Each game of this Twenty20 World Cup has been leading to this – the attempted world record crowd for a women’s sporting event at the Melbourne Cricket Ground for Sunday’s final between Australia and India. For months, Cricket Australia and the local organising committee have been boldly espousing their hopes to break the current record of 90,185 set at the 1999 Fifa Women’s World Cup in the United States.
As Australia fell to India in the opening game of the tournament, then stumbled against Sri Lanka, there must have been some bitten-down nails amongst tournament executives. The regroup against Bangladesh and the win over New Zealand to secure a semi-final place elicited a sigh of relief. And then the weather stepped in.
Suddenly the loss to India wasn’t the small setback that it first appeared. With no reserve days scheduled, that loss meant that if the semi-final was rained out, Australia was out with it.
Finally the game was played, Australia won and the campaign was back on track. Barring an unforeseen downpour in Melbourne on Sunday, there are no more hurdles to overcome.
A win for Australia would be icing on the cake from an administrative perspective. This final has become more than just a game of cricket; it has the potential to be a defining moment for women’s sport.
Earlier this year, US football star Megan Rapinoe made headlines when she spoke about wanting women’s sport to be consistently marketed to adult fans, rather than relying on the ‘role model’ narrative and always targeting young girls.
“You never see LeBron James purely positioned as inspiring young boys,” said Rapinoe. “No shit he’s inspiring young boys.

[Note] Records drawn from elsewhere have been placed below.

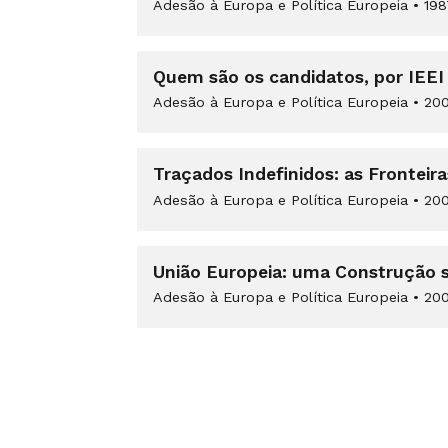
Adesão à Europa e Política Europeia
•
198
Quem são os candidatos, por IEEI
Adesão à Europa e Política Europeia
•
200
Traçados Indefinidos: as Fronteira
Adesão à Europa e Política Europeia
•
200
União Europeia: uma Construção s
Adesão à Europa e Política Europeia
•
200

He’s fucking LeBron James … so why are we limiting ourselves that way?”
No doubt there will be young girls among the thousands at the MCG on Sunday. The next generation of Meg Lannings, Megan Schutts and Beth Mooneys will be watching, believing that they can one day play in front of a packed MCG, too. The importance of that visibility can’t be overstated.

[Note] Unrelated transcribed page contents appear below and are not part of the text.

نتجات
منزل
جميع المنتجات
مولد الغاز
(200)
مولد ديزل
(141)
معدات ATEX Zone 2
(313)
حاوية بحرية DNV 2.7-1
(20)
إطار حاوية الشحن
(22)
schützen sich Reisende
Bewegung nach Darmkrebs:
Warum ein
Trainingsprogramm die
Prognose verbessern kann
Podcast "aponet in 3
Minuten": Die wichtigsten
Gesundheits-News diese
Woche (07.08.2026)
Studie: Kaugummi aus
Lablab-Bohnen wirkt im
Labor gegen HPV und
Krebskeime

But what we have witnessed with this Australia women’s team over the past five years has been even bigger than that. The momentum around the team has grown and crowds and television audiences have expanded alongside it.

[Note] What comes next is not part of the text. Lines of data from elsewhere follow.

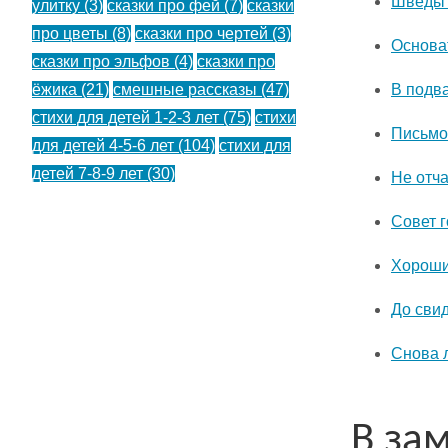
Шведы 
улитку
(3)
сказки про фей
(7)
сказки
про цветы
(8)
сказки про чертей
(3)
Основа
сказки про эльфов
(4)
сказки про
В подв
ёжика
(21)
смешные рассказы
(47)
стихи для детей 1-2-3 лет
(75)
стихи
Письмо
для детей 4-5-6 лет
(104)
стихи для
детей 7-8-9 лет
(30)
Не отч
Совет 
Хороши
До сви
Снова 
В за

It happened slowly enough that it almost wasn’t noticeable. A reference to ‘batters’ instead of ‘batsmen’ here. An understanding that ‘Healy’ means Alyssa and not Ian there. And before we knew it, people were standing around office kitchens having long conversations about Ellyse Perry’s hamstring and furious debates about whether she should be replaced by an all-rounder or a specialist bowler.
The conversation has shifted and the media coverage along with it. Whereas once there was a semi-regular stream of opinion columns from earnest men deploring the lack of coverage of women’s sport before getting back to their regular routine of writing about men’s sport, now there are match reports and analysis pieces about every game. The day after the semi-final, the winning moments were plastered all over the front and back pages of major newspapers across the country. Women’s cricket is being covered and spoken about the way that followers of the sport have always wanted – as if it was just cricket.
It’s likely even the tournament organisers didn’t envisage this shift when they first announced their goal. The inclusion of Katy Perry playing an exclusive Australian show at the final demonstrated a bid to go after the young girl audience. But a press release that included a tongue-in-cheek assurance that the singer is ‘no relation to Ellyse’ signified that this tactic was little more than an insurance policy; the work continued behind the scenes to ensure that cricket was the centrepiece of this event.
This is not the end point of this journey. It is a milestone and it should be celebrated. But there is more to tackle before equality can be declared. When news outlets can have comments open on articles about women’s sport without fear of abuse. When sporting organisations stop talking about the value of playing purely for the love of the game. These are just some of the scenarios that need to change before we can truly say that women in sport – both and off the field – are on equal footing with their male counterparts.
While a world-record crowd at the MCG, if it transpires, doesn’t change everything, it is a symbol of the change that Australia can expect if we continue along this trajectory. If sporting organisations continue to set ambitious goals around women’s sport and work hard to achieve them, this will become the new normal. In time the goals won’t seem as ambitious and the work will get easier. Yes, it will inspire young girls. But it will also create communities, remove barriers and make sport more inclusive.
While all eyes will be on the Australia women this Sunday, they’re just walking out to play a game of cricket, like they have done hundreds of times before. It’s those in the crowd, watching on television and talking about it in the lunch rooms who will make it so much more than that.